- **Exercise brief**
Starting at the line below holding "当佛家都提出来越来越完整的解释，我们读过这些佛经，" and stopping at the line holding "以这样解释宇宙的雏形。受到佛教的刺激之后，唐以下，", print every line exactly, both ends included, and leave the rest out.

- **Raw data**
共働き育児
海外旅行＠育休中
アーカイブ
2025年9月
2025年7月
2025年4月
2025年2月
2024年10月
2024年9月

* * *

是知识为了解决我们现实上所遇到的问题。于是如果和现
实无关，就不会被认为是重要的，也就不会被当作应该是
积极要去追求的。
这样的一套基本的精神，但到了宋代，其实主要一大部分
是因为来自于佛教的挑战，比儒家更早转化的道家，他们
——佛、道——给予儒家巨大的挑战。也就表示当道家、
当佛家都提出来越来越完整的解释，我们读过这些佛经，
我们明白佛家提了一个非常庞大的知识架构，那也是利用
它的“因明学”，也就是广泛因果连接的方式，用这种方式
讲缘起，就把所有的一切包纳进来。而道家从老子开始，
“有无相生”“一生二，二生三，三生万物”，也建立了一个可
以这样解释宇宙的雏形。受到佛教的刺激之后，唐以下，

- **Answer section**
当佛家都提出来越来越完整的解释，我们读过这些佛经，
我们明白佛家提了一个非常庞大的知识架构，那也是利用
它的“因明学”，也就是广泛因果连接的方式，用这种方式
讲缘起，就把所有的一切包纳进来。而道家从老子开始，
“有无相生”“一生二，二生三，三生万物”，也建立了一个可
以这样解释宇宙的雏形。受到佛教的刺激之后，唐以下，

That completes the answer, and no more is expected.